As Mary Kenny says in her 2003 book Germany Calling, “William seems to have roped in his whole family. He even had his teenage sister, Joan, hand out Fascist propaganda leaflets at Sydenham School for Girls.

“He also dressed little Robert up in a black shirt. ‘Poor Mrs Joyce,’ the neighbours in Dulwich used to exclaim. ‘With all those terrible children in their black shirts.’”

His brother Frank was particularly active in William’s support, and received separate mention in the South London Press in 1938 when he married Lilian Weeks, the daughter of the popular local landlord Harry Weeks, who ran the Magdala – now The Lordship – in Lordship Lane for many years.

By this time William Joyce had left his first wife and their two children, and was living with his second wife – also an ex-BUF member – in a flat in Farquhar Road, Norwood, a short distance from his parents’ house in Dulwich.

However, though he would visit his family home occasionally to organise rallies in the Dulwich area, once he moved to Germany in 1939 he only returned to London for his trial after the war.

He was thus not aware of the destruction of his family home at No.7 Allison Grove until some time after the event. Its demise took place in the early hours of Thursday, August 29, 1940 – by coincidence almost exactly a year after Joyce had left England for Berlin.

The story was headline news, featuring on the front page of the South London Press for Friday, August 30 under the banner headline Haw-Haw’s London Home is Damaged by Nazi Bomb, Parents Sheltering in Cellar Unhurt – Houses Near Railway Wrecked.

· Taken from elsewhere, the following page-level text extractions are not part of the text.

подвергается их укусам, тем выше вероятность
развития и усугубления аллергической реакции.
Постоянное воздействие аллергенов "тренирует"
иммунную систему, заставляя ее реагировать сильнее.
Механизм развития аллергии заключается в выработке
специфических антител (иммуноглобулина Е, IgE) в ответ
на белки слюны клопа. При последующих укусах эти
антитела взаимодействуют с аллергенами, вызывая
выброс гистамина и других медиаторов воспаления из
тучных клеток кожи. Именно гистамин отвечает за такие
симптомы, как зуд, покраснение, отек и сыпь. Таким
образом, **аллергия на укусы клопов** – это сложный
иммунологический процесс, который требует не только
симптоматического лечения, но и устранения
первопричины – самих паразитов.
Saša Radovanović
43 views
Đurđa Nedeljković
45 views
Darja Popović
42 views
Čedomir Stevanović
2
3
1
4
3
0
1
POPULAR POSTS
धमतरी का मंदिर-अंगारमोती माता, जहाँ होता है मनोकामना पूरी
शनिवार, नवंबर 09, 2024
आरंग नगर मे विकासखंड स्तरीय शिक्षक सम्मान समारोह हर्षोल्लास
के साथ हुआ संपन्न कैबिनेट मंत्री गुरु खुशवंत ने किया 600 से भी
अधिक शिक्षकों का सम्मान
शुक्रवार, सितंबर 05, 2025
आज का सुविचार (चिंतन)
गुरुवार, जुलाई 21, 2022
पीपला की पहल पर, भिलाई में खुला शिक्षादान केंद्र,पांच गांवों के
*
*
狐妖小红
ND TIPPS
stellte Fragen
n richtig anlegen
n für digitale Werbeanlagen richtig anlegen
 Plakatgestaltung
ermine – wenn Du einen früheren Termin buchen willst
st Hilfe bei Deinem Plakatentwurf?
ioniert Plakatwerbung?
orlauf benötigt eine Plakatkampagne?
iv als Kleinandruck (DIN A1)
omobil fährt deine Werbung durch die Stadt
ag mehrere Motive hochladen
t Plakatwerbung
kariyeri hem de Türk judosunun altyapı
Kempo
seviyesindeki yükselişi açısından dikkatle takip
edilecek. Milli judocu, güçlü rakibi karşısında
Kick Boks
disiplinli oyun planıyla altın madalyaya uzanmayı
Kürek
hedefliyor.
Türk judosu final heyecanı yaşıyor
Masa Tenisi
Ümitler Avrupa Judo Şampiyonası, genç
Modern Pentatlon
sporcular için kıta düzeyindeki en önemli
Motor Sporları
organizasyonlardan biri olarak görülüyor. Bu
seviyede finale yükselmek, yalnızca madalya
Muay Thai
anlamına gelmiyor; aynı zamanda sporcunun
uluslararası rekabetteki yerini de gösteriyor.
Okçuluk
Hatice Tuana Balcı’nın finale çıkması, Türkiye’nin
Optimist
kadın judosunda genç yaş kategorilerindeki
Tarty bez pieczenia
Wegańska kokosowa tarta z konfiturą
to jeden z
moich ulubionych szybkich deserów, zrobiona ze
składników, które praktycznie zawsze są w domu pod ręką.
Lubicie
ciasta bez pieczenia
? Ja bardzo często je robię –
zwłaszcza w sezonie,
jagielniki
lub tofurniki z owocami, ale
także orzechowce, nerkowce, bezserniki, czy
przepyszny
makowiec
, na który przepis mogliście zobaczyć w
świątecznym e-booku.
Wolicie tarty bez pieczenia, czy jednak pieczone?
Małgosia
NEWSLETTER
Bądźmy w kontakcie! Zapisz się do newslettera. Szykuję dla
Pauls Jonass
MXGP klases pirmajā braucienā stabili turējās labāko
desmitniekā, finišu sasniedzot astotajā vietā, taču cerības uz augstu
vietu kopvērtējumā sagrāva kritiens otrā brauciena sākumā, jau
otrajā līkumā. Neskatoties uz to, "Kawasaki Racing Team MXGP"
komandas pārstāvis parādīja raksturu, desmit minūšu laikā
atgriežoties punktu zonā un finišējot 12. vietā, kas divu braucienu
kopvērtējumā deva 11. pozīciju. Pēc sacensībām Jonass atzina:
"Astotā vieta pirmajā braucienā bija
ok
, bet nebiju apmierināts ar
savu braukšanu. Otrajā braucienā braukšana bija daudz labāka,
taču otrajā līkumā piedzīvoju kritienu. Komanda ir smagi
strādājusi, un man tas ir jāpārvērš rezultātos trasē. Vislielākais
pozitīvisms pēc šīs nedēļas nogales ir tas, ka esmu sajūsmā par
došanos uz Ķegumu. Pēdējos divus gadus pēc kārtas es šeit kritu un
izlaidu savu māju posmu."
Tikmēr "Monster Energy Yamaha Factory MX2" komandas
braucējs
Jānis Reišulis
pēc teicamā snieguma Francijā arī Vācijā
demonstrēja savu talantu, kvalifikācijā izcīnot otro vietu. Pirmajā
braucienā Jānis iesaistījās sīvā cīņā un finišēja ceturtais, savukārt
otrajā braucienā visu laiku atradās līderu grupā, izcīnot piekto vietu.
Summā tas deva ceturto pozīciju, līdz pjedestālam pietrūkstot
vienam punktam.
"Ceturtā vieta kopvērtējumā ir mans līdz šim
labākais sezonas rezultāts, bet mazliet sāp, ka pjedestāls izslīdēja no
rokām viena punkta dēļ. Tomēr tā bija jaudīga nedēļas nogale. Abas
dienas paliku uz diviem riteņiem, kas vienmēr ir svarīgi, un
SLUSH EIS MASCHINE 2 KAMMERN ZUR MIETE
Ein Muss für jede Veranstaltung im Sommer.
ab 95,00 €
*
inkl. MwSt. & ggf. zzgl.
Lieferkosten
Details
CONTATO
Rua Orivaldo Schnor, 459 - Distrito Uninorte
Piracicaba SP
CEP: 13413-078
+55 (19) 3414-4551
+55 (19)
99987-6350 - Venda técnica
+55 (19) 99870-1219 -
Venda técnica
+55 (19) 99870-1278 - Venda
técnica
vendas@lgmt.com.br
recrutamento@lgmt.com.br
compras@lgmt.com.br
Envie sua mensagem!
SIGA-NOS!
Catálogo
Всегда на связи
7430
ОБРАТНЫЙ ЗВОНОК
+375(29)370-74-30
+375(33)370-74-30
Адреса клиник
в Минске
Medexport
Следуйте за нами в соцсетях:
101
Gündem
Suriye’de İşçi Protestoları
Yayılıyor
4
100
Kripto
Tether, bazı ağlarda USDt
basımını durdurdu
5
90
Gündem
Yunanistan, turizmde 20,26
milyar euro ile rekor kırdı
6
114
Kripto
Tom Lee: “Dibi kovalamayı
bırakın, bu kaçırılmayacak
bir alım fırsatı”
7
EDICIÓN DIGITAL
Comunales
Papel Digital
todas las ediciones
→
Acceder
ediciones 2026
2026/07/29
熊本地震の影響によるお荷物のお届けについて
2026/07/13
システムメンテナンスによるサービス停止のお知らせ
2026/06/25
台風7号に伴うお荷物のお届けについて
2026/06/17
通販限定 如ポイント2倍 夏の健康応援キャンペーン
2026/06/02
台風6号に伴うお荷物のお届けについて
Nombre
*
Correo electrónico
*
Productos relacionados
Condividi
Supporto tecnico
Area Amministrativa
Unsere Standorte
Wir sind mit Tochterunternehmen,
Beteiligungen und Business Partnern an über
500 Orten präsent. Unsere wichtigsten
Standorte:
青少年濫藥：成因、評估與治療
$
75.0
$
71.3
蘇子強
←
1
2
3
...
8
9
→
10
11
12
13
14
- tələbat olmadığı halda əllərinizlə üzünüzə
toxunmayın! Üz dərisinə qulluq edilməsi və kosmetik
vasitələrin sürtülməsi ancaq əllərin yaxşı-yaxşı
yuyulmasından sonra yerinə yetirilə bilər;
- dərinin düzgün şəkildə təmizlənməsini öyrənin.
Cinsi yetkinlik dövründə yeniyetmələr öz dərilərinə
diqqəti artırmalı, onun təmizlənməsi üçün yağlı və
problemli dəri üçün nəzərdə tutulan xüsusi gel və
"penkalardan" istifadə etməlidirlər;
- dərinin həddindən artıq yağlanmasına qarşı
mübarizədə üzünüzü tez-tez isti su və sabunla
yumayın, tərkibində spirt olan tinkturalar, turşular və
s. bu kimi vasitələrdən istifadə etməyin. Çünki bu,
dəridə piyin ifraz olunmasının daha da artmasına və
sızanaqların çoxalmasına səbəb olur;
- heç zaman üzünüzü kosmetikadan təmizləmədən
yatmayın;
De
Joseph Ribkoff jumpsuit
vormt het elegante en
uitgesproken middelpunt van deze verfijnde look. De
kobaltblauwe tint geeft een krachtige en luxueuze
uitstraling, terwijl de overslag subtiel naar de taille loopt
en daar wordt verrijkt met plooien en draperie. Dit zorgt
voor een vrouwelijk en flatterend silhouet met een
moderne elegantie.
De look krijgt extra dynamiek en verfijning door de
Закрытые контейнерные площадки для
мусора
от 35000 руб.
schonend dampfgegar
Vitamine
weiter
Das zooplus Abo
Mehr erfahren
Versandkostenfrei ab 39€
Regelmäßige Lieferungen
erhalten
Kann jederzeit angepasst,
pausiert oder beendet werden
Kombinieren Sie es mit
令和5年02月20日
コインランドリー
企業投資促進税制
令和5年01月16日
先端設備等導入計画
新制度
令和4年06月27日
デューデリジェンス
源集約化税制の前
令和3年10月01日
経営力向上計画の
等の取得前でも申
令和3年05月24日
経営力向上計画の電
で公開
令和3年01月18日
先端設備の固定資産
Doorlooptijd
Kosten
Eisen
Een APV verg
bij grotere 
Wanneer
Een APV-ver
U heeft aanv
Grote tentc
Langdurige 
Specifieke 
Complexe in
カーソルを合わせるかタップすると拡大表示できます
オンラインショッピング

The article continued: “For the first time since war began Nazi planes dropped bombs on South-east London in the early hours of yesterday morning. Houses and a big store in three boroughs were hit and in one crowded working-class area more than 20 high-explosive bombs were dropped.

“By a peculiar twist of fate one of the houses damaged by bombs was the home in outer South-east London of the parents of Lord Haw-Haw, whose daily talks from Germany entertain radio listeners in this country.”

This was followed by further details: “Mrs Joyce ‘Heard Bombs Explode’. The house in which Mr and Mrs Michael Joyce, parents of Haw-Haw, live is the only one on that side of the road. The neighbouring houses had been demolished by the landowners.

“Mrs and Mrs Joyce, sheltering in the cellar, were unhurt, but part of the house was demolished when a bomb fell nearby.

“Mrs Joyce told the SLP ‘We heard the bombs exploding and we heard masonry falling but apart from a shower of dust and debris we were unscathed. My husband and I were sheltering in the cellar.’”

A house opposite the Joyces’ was also badly damaged in the raid.

As the South London Press reported: ‘Four elderly women in their Anderson shelter were trapped when the entrance caved in.”

The Joyce family home after the bombing was later described by Rebecca West in her 1949 book The Meaning of Treason, which records: “Nothing remains of it now save a hole in the ground beside the remains of a neighbour’s basement; a fine tree, long grasses, and lilacs and syringas grown wild-branched for lack of pruning give the scene a certain elegiac beauty.

“The family lost all their possessions save a trunk full of old papers and a few pieces of furniture, and they went to live at a rest centre until they found another house.”

Michael and Queenie Joyce eventually moved to a flat in Underhill Road, East Dulwich, where they both died in the 1940s. Some of their other children lived there for a while but all had moved out by 1950.

In the last days of the war William Joyce, ‘Lord Haw-Haw’, was captured by the Allies and put on trial. He was executed in Wandsworth Prison on January 3, 1946, the last person in the UK to be sentenced to death for high treason.

Mark Bryant lives in East Dulwich close to the Joyce family’s final home in Underhill Road.
He is the author of World War II in Cartoons and other books.